OpenAI chief Sam Altman brought Cred founder Kunal Shah’s imaginative prompt to life by creating a video featuring a bicycle race on the ocean using Sora.
Altman had a busy Thursday as OpenAI introduced its text-to-video generation model, Sora. Eager to engage with users, Altman took to X, urging them to contribute prompt ideas. These user-provided prompts served as the creative fuel for Altman, inspiring the videos he crafted.

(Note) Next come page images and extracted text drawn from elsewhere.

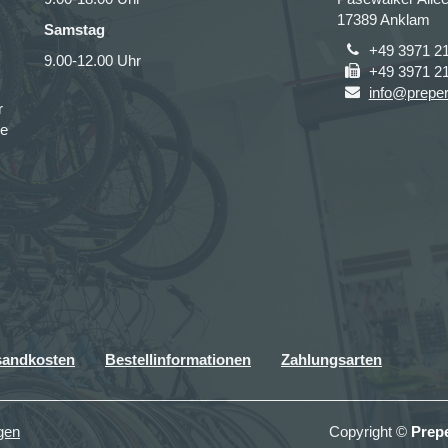
17389 Anklam
Samstag
+49 3971 2
9.00-12.00 Uhr
+49 3971 2
info@prepe
r
ce
sandkosten
Bestellinformationen
Zahlungsarten
gen
Copyright ©
Prep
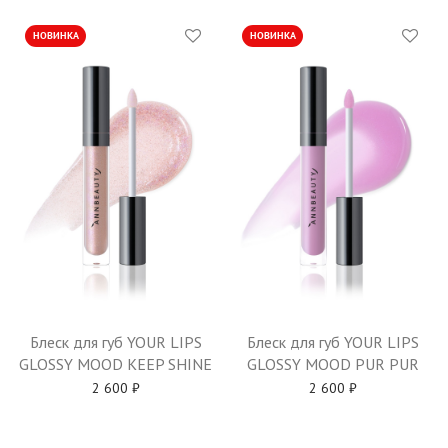
НОВИНКА
НОВИНКА
Блеск для губ YOUR LIPS
Блеск для губ YOUR LIPS
GLOSSY MOOD KEEP SHINE
GLOSSY MOOD PUR PUR
2 600
₽
2 600
₽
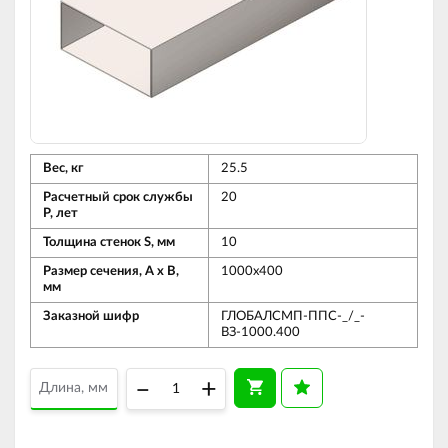
Вес, кг
25.5
Расчетный срок службы
20
Р, лет
Толщина стенок S, мм
10
Размер сечения, А х В,
1000х400
мм
Заказной шифр
ГЛОБАЛСМП-ППС-_/_-
ВЗ-1000.400
–
+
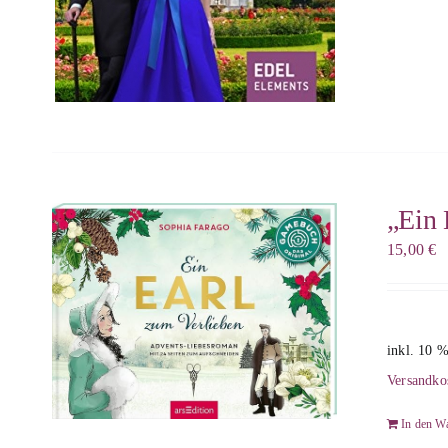
„Ein 
15,00
€
inkl. 10 
Versandko
In den W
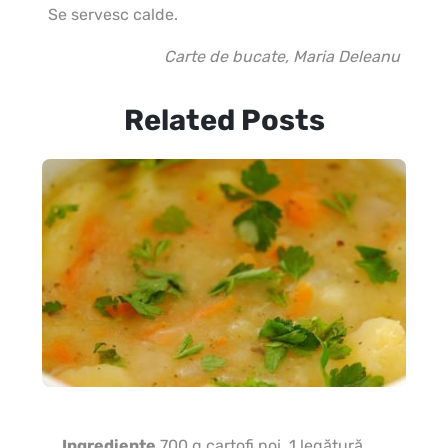
Se servesc calde.
Carte de bucate, Maria Deleanu
Related Posts
Ingrediente
700 g cartofi noi, 1 legătură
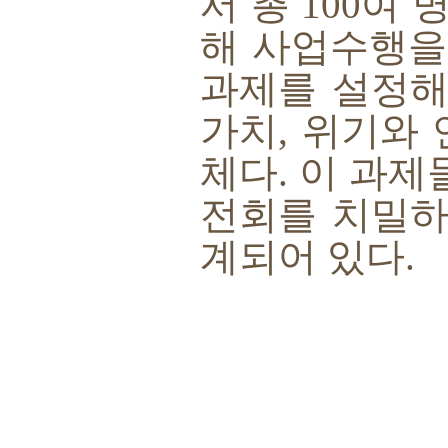
서 총
100
여 
해 사업수행을
과제를 설정해
가치
,
위기와 
체다
.
이 과제
전회를 치밀하
계되어 있다
.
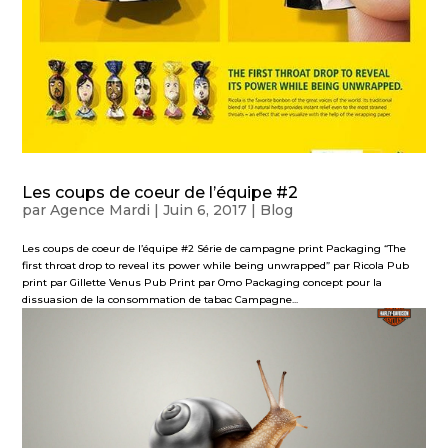
Les coups de coeur de l’équipe #2
par
Agence Mardi
|
Juin 6, 2017
|
Blog
Les coups de coeur de l’équipe #2 Série de campagne print Packaging “The
first throat drop to reveal its power while being unwrapped” par Ricola Pub
print par Gillette Venus Pub Print par Omo Packaging concept pour la
dissuasion de la consommation de tabac Campagne...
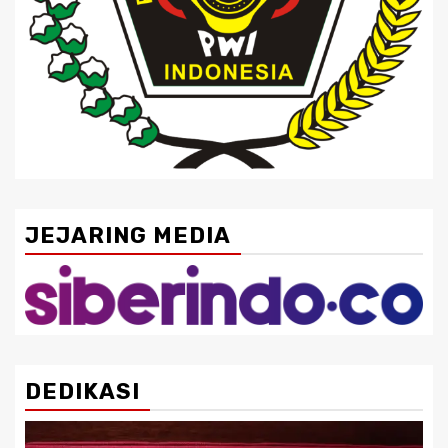
JEJARING MEDIA
DEDIKASI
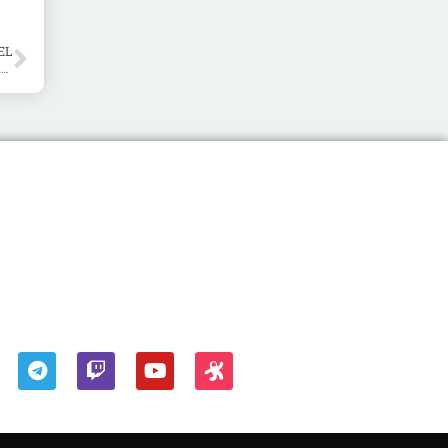
EL
Rohkost – Die natürliche und beste Ernährung des Menschen oder nur ein Ernährungs-Hype?
Kontakt
Impressum
Datenschutzerklärung
FOLGEN SIE UNS AUF:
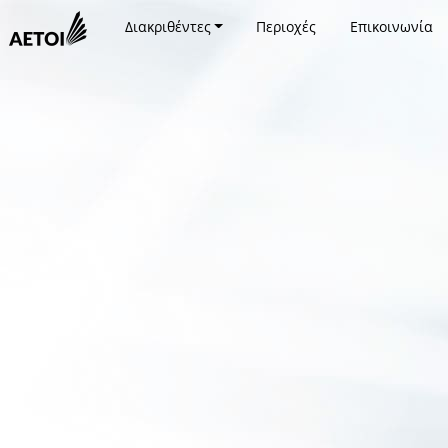
Διακριθέντες
Περιοχές
Επικοινωνία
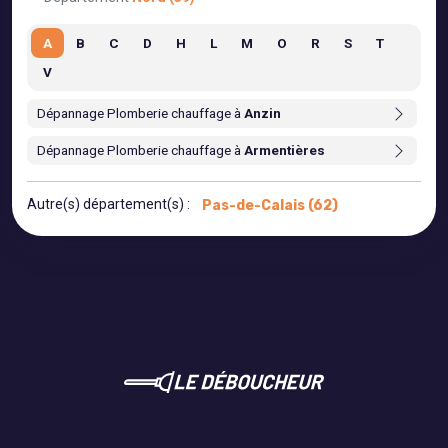
A
B
C
D
H
L
M
O
R
S
T
V
Dépannage Plomberie chauffage à
Anzin
Dépannage Plomberie chauffage à
Armentières
Autre(s) département(s) :
Pas-de-Calais (62)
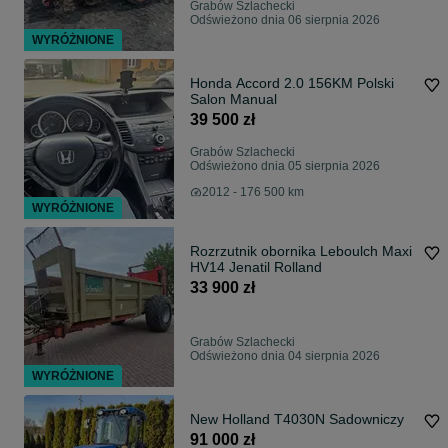
Grabów Szlachecki
Odświeżono dnia 06 sierpnia 2026
WYRÓŻNIONE
Honda Accord 2.0 156KM Polski
Salon Manual
39 500 zł
Grabów Szlachecki
Odświeżono dnia 05 sierpnia 2026
2012 - 176 500 km
WYRÓŻNIONE
Rozrzutnik obornika Leboulch Maxi
HV14 Jenatil Rolland
33 900 zł
Grabów Szlachecki
Odświeżono dnia 04 sierpnia 2026
WYRÓŻNIONE
New Holland T4030N Sadowniczy
91 000 zł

Shah’s prompt read, “A bicycle race on the ocean with different animals as athletes riding the bicycles with a drone camera view.”
OpenAI’s Sora is designed to understand and simulate complex scenes, featuring multiple characters, specific motions, and intricate details of the subject and background. The model not only interprets user prompts accurately but also ensures the persistence of characters and visual style throughout the generated video.
One of Sora’s standout features is its ability to take existing still images and breathe life into them, animating the content with precision and attention to detail. Additionally, it can extend or fill in missing frames in an existing video, showcasing its versatility in manipulating visual data.
Sora builds on past research in DALL·E and GPT models. It uses the recaptioning technique from DALL·E 3, which involves generating highly descriptive captions for the visual training data.
While Sora’s capabilities are impressive, OpenAI acknowledges certain weaknesses, such as challenges in accurately simulating the physics of complex scenes and occasional confusion regarding spatial details in prompts.